| Task brief |
Apart from the pictures, output all of the records exactly.

(Items from a dataset)
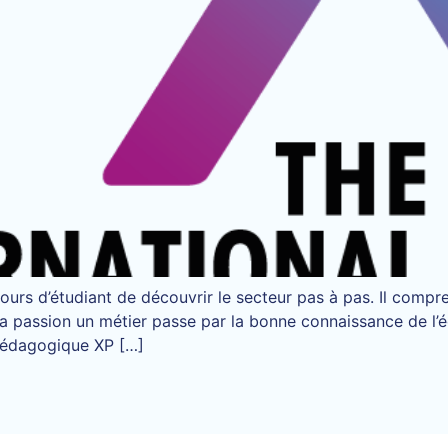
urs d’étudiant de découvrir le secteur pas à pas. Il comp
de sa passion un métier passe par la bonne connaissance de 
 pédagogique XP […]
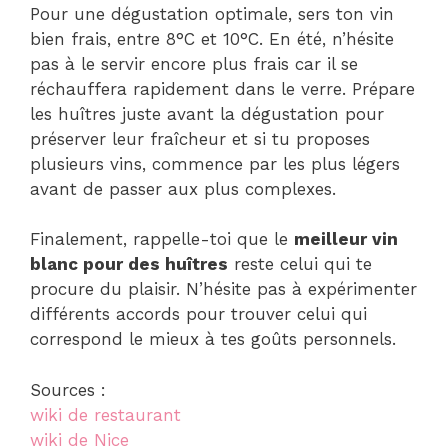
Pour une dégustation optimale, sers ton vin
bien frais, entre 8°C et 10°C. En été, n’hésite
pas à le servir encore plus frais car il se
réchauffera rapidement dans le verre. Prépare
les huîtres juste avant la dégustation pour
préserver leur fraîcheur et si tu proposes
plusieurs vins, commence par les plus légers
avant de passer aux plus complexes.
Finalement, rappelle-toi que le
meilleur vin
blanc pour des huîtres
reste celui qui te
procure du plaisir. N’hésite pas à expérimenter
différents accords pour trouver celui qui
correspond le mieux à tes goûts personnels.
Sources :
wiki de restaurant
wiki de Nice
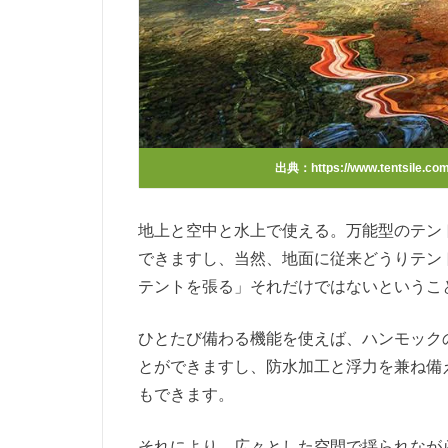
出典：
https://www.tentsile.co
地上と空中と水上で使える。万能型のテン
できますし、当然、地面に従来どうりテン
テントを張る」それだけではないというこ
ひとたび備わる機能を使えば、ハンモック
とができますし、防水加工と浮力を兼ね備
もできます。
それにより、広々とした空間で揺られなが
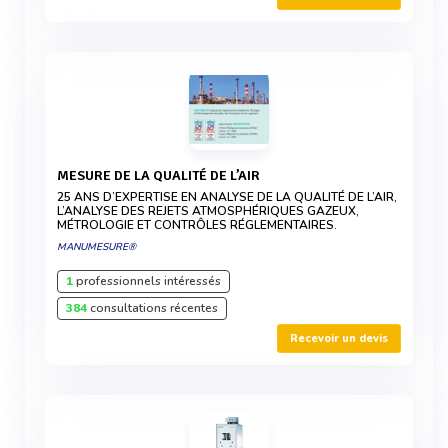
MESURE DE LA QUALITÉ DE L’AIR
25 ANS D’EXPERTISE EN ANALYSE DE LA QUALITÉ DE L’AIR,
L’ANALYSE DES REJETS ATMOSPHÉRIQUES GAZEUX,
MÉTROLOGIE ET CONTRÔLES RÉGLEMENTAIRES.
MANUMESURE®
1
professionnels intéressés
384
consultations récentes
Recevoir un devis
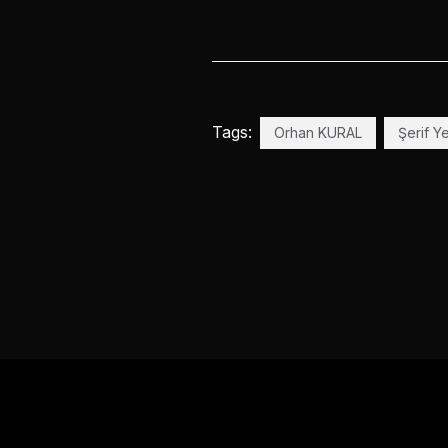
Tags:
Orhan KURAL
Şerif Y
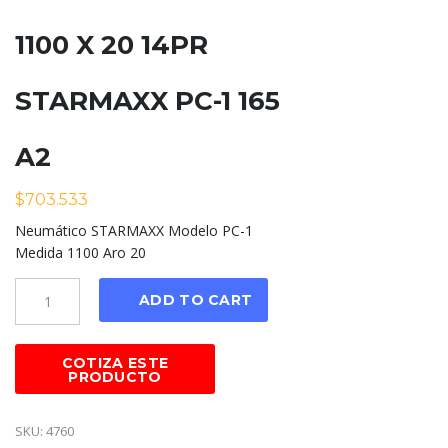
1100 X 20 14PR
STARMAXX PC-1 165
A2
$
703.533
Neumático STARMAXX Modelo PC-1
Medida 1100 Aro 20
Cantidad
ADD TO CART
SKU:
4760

| Answer section |
urs d’étudiant de découvrir le secteur pas à pas. Il comp
de sa passion un métier passe par la bonne connaissance de 
 pédagogique XP […]
Pour une dégustation optimale, sers ton vin
bien frais, entre 8°C et 10°C. En été, n’hésite
pas à le servir encore plus frais car il se
réchauffera rapidement dans le verre. Prépare
les huîtres juste avant la dégustation pour
préserver leur fraîcheur et si tu proposes
plusieurs vins, commence par les plus légers
avant de passer aux plus complexes.
Finalement, rappelle-toi que le
meilleur vin
blanc pour des huîtres
reste celui qui te
procure du plaisir. N’hésite pas à expérimenter
différents accords pour trouver celui qui
correspond le mieux à tes goûts personnels.
Sources :
wiki de restaurant
wiki de Nice
出典：
https://www.tentsile.co
地上と空中と水上で使える。万能型のテン
できますし、当然、地面に従来どうりテン
テントを張る」それだけではないというこ
ひとたび備わる機能を使えば、ハンモック
とができますし、防水加工と浮力を兼ね備
もできます。
それにより、広々とした空間で揺られなが
MESURE DE LA QUALITÉ DE L’AIR
25 ANS D’EXPERTISE EN ANALYSE DE LA QUALITÉ DE L’AIR,
L’ANALYSE DES REJETS ATMOSPHÉRIQUES GAZEUX,
MÉTROLOGIE ET CONTRÔLES RÉGLEMENTAIRES.
MANUMESURE®
1
professionnels intéressés
384
consultations récentes
Recevoir un devis
Tags:
Orhan KURAL
Şerif Y
1100 X 20 14PR
STARMAXX PC-1 165
A2
$
703.533
Neumático STARMAXX Modelo PC-1
Medida 1100 Aro 20
Cantidad
ADD TO CART
SKU:
4760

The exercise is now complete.